Installing Elasticsearch

Follow the instructions below to review the prerequisites and install Elasticsearch for use in the Anzo platform.

  1. Review the Prerequisites
  2. Install Elasticsearch
  3. Configure the Elasticsearch Service

Review the Prerequisites

Before installing Elasticsearch, double-check that the following requirements are met. If any of the items are incomplete, complete those tasks before starting the installation.

Install Elasticsearch

  1. Download a supported Elasticsearch version from the Elasticsearch Past Releases website. Docker images are also available from the Docker @ Elastic website.

    Anzo supports Elasticsearch Versions 7.10.2 – 7.17.3.

  2. Before you install Elasticsearch, make sure that you are logged in as the service user that has been designated to install and run all platform software. If necessary, you can run the following command to become the appropriate user:
    su <name>

    Where <name> is the name of the platform service user.
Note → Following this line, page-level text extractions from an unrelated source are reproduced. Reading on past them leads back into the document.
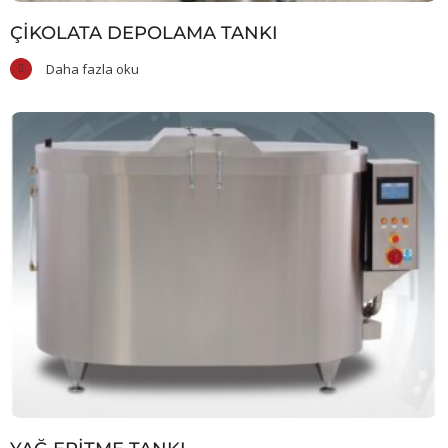
ÇIKOLATA DEPOLAMA TANKI
Daha fazla oku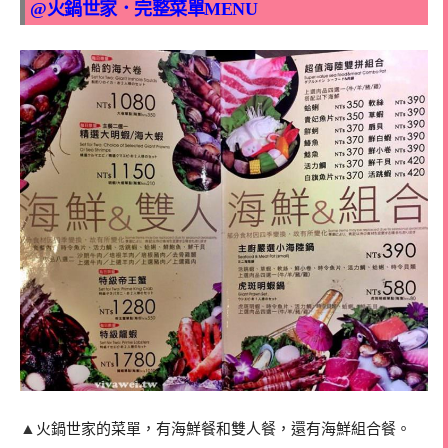
@火鍋世家．完整菜單MENU
▲
火鍋世家的菜單，有海鮮餐和雙人餐，還有海鮮組合餐。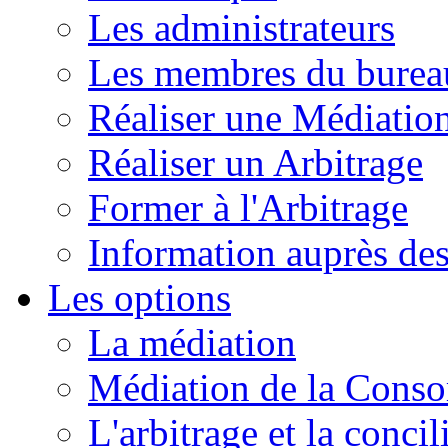
Les administrateurs
Les membres du burea
Réaliser une Médiatio
Réaliser un Arbitrage
Former à l'Arbitrage
Information auprès de
Les options
La médiation
Médiation de la Cons
L'arbitrage et la concil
For example:

    su anzo
  3. Follow the appropriate version of the Elasticsearch Guide to install and configure the software.
  4. As part of the Elasticsearch configuration, Elastic recommends that you modify the following Linux kernel configuration settings:
    • vm.swappiness: Controls the tendency of the kernel to move processes out of physical memory and onto the swap disk. Elastic recommends that you set this value to 1.
    • vm.max_map_count: Sets the limit on the maximum number of memory map areas a process can use. Elastic recommends that you set this value to 262144.

    You have two options for configuring the values:

    1. You can update the /etc/sysctl.conf file to include the following contents:
      # For more information, see sysctl.conf(5) and sysctl.d(5).
      vm.swappiness = 1
      vm.max_map_count = 262144

      With this method, you must reboot the system to apply the configuration changes after sysctl.conf is updated.

    2. You can run the following sysctl commands to configure the settings:
      # sysctl -e vm.swappiness=1
      # sysctl -e vm.max_map_count=262144
  5. Next, configure Elasticsearch to save snapshots to the Anzo shared file system.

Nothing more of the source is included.